§ **ACTION ITEM**:
In the entries below, every line that contains "ألمانيا" must be located and copied.

[Stored records]
--- --- ---

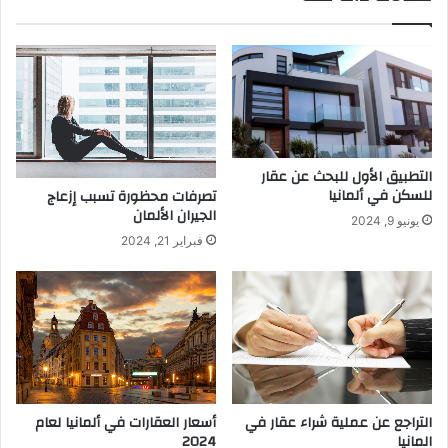
التطبيق الأول للبحث عن عقار
للسكن في ألمانيا
تصرفات محظورة تسبب إزعاج
الجيران الألمان
يونيو 9, 2024
فبراير 21, 2024
التراجع عن عملية شراء عقار في
أسعار العقارات في ألمانيا لعام
المانيا
2024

--- --- ---

§ **TASK OUTPUT**:
للسكن في ألمانيا
أسعار العقارات في ألمانيا لعام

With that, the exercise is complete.